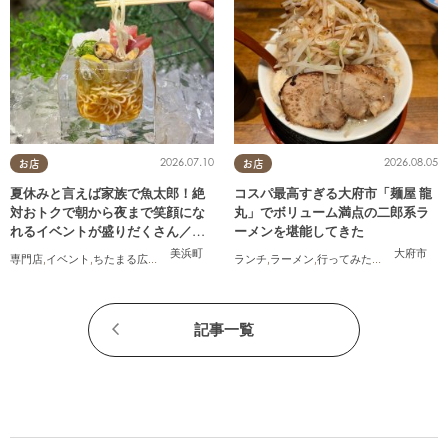
2026.07.10
2026.08.05
お店
お店
夏休みと言えば家族で魚太郎！絶
コスパ最高すぎる大府市「麺屋 龍
対おトクで朝から夜まで笑顔にな
丸」でボリューム満点の二郎系ラ
れるイベントが盛りだくさん／ち
ーメンを堪能してきた
たまる広告
美浜町
大府市
専門店
,
イベント
,
ちたまる広告
,
家族
ランチ
,
ラーメン
,
行ってみたレポ
,
おひとり
記事一覧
----------
__Action item__: All of the material must be given again exactly, though no picture may appear in the copy.

__Your response__:
2026.07.10
2026.08.05
お店
お店
夏休みと言えば家族で魚太郎！絶
コスパ最高すぎる大府市「麺屋 龍
対おトクで朝から夜まで笑顔にな
丸」でボリューム満点の二郎系ラ
れるイベントが盛りだくさん／ち
ーメンを堪能してきた
たまる広告
美浜町
大府市
専門店
,
イベント
,
ちたまる広告
,
家族
ランチ
,
ラーメン
,
行ってみたレポ
,
おひとり
記事一覧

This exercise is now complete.